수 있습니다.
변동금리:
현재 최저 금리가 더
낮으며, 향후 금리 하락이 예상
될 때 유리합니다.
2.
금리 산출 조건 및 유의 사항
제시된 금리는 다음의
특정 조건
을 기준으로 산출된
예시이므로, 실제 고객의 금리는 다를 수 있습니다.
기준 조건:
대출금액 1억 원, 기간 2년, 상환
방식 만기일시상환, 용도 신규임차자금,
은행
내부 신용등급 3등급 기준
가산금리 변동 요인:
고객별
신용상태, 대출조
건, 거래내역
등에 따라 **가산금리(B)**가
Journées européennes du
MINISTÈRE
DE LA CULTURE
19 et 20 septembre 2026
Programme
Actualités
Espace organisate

##############################

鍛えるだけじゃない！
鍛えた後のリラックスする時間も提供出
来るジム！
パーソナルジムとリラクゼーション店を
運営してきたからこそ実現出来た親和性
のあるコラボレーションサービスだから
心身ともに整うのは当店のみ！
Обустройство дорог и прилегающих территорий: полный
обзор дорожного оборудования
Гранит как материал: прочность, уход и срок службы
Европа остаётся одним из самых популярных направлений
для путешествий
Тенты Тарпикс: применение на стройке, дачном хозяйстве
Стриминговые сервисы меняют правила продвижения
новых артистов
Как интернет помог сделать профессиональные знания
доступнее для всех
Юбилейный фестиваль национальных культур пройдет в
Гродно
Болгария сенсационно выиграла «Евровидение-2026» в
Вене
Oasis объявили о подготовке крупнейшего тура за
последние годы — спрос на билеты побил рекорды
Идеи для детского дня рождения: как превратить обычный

##############################

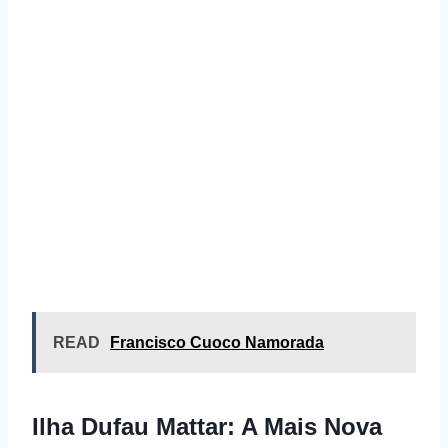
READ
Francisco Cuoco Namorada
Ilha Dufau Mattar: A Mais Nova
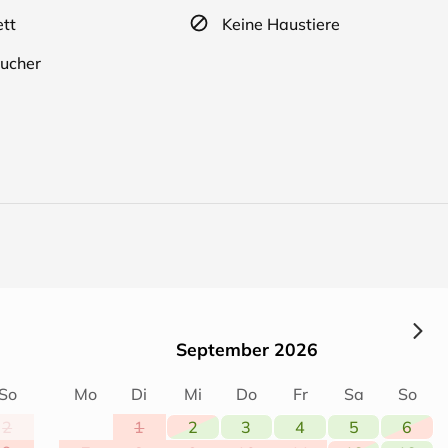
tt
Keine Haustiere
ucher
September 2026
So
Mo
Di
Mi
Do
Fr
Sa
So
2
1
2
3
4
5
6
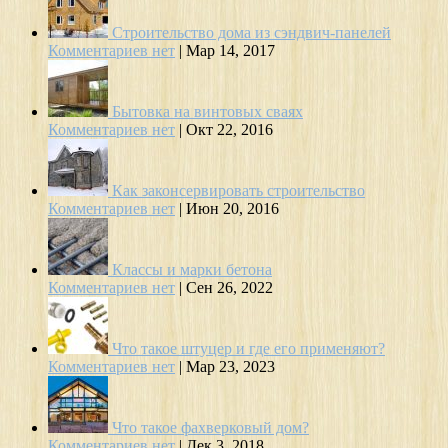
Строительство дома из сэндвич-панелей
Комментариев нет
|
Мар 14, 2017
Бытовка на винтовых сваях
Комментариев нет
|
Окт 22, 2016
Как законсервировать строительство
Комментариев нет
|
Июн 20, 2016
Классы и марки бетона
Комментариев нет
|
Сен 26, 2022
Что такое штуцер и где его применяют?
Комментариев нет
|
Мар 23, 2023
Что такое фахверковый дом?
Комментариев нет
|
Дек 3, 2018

##############################

Task description. Copy out each line of the listing where the string "такое" appears.

Exercise solution.
Что такое штуцер и где его применяют?
Что такое фахверковый дом?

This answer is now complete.